Input: ([[0, 1], [1, 0]],)
Expected Output: -1
Explanation: Destination (1,1) is open but walls at (0,1) and (1,0) cut off every route.
Input: ([[0]],)
Expected Output: 0
Explanation: Start equals destination, so zero moves are needed.
Input: ([[1]],)
Expected Output: -1
Explanation: The single cell is a wall, so start (and destination) is blocked — no path.
Input: ([[0, 0, 0], [0, 0, 0], [0, 0, 0]],)
Expected Output: 4
Explanation: On a fully open 3x3 grid the shortest corner-to-corner path is (m-1)+(n-1)=2+2=4 moves.
Input: ([[0, 0, 0, 0, 0]],)
Expected Output: 4
Explanation: A single open row of width 5 needs 4 rightward moves.

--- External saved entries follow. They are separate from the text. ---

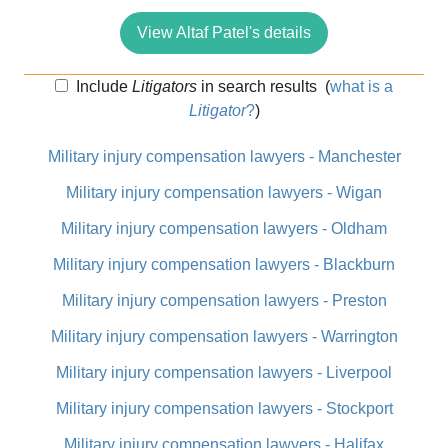
View Altaf Patel's details
Include
Litigators
in search results
(
what is a
Litigator
?
)
Military injury compensation lawyers - Manchester
Military injury compensation lawyers - Wigan
Military injury compensation lawyers - Oldham
Military injury compensation lawyers - Blackburn
Military injury compensation lawyers - Preston
Military injury compensation lawyers - Warrington
Military injury compensation lawyers - Liverpool
Military injury compensation lawyers - Stockport
Military injury compensation lawyers - Halifax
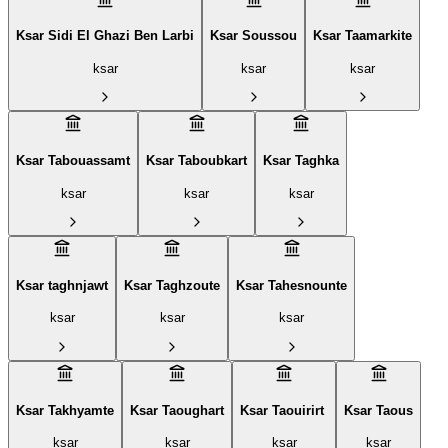
Ksar Sidi El Ghazi Ben Larbi
Ksar Soussou‎
Ksar Taamarkite
ksar
ksar
ksar
Ksar Tabouassamt
Ksar Taboubkart
Ksar Taghka
ksar
ksar
ksar
Ksar taghnjawt
Ksar Taghzoute
Ksar Tahesnounte
ksar
ksar
ksar
Ksar Takhyamte
Ksar Taoughart
Ksar Taouirirt ‎
Ksar Taous
ksar
ksar
ksar
ksar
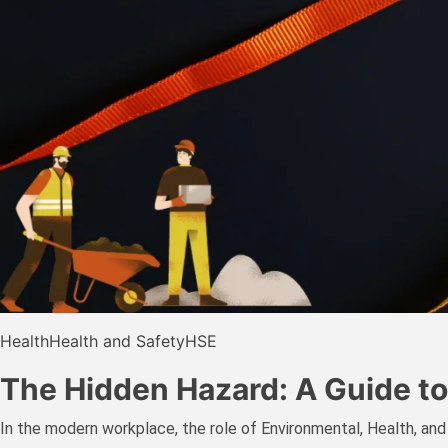
Health
Health and Safety
HSE
The Hidden Hazard: A Guide to
In the modern workplace, the role of Environmental, Health, and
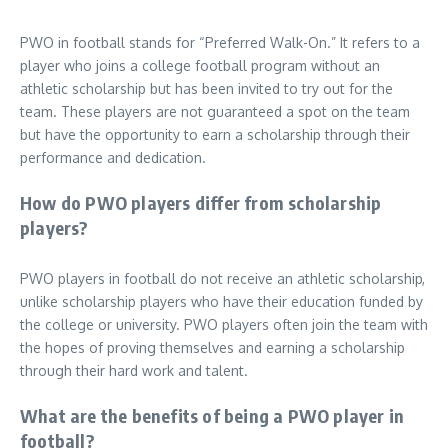
PWO in football stands for “Preferred Walk-On.” It refers to a
player who joins a college football program without an
athletic scholarship but has been invited to try out for the
team. These players are not guaranteed a spot on the team
but have the opportunity to earn a scholarship through their
performance and dedication.
How do PWO players differ from scholarship
players?
PWO players in football do not receive an athletic scholarship,
unlike scholarship players who have their education funded by
the college or university. PWO players often join the team with
the hopes of proving themselves and earning a scholarship
through their hard work and talent.
What are the benefits of being a PWO player in
football?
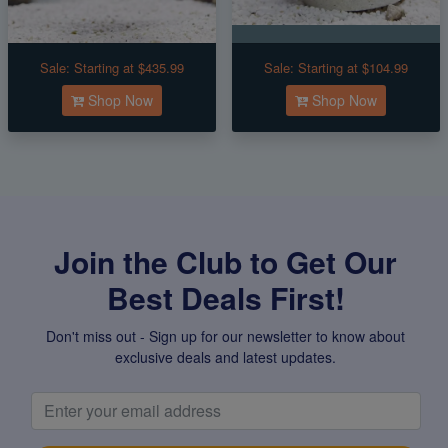
Sale:
Starting at $435.99
Sale:
Starting at $104.99
Shop Now
Shop Now
Join the Club to Get Our
Best Deals First!
Don't miss out - Sign up for our newsletter to know about
exclusive deals and latest updates.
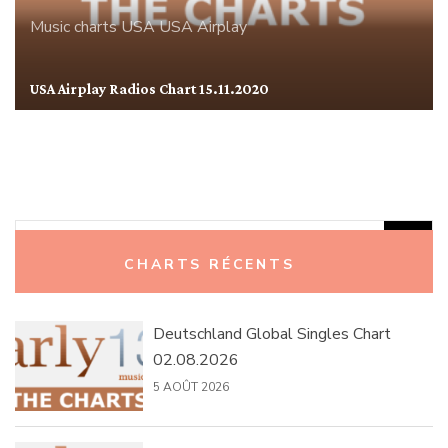
Music charts
USA
USA Airplay
USA Airplay Radios Chart 15.11.2020
Rechercher :
CHARTS RÉCENTS
Deutschland Global Singles Chart
02.08.2026
5 AOÛT 2026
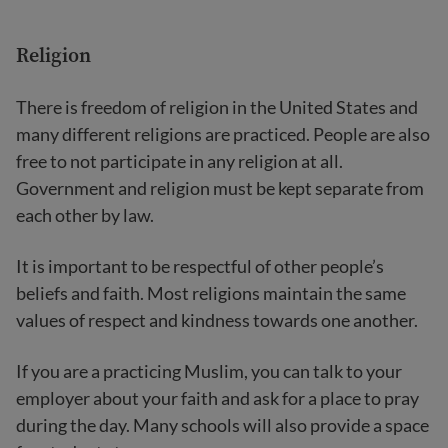
Religion
There is freedom of religion in the United States and
many different religions are practiced. People are also
free to not participate in any religion at all.
Government and religion must be kept separate from
each other by law.
It is important to be respectful of other people’s
beliefs and faith. Most religions maintain the same
values of respect and kindness towards one another.
If you are a practicing Muslim, you can talk to your
employer about your faith and ask for a place to pray
during the day. Many schools will also provide a space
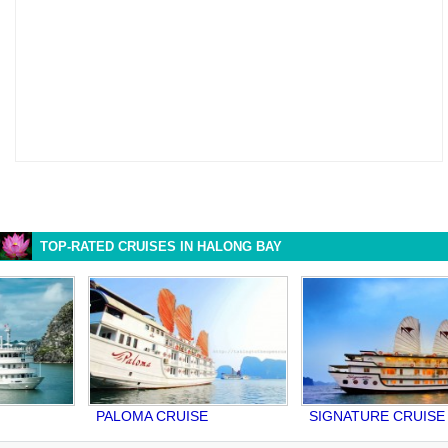
TOP-RATED CRUISES IN HALONG BAY
PALOMA CRUISE
SIGNATURE CRUISE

Input: ([[0], [0], [1], [0]],)
Expected Output: -1
Explanation: The wall at row 2 in a single column disconnects the start from the destination.
Input: ([[0, 1, 0], [0, 0, 0], [0, 1, 0]],)
Expected Output: 4
Explanation: Walls force a detour through the middle row; the shortest route still takes 4 moves.
Hints
- Shortest path with uniform (unit) edge weights on an unweighted grid is exactly what breadth-first search (BFS) solves — the first time you reach the destination, that distance is the minimum.
- Track visited cells so you never revisit one; mark a cell visited when you enqueue it (not when you dequeue) to avoid pushing duplicates.
- Handle the special cases up front: if start or destination is a wall return -1, and if the grid is a single open cell the answer is 0.
- From each cell explore the four orthogonal neighbors; skip any that fall outside the grid, are walls, or have already been visited.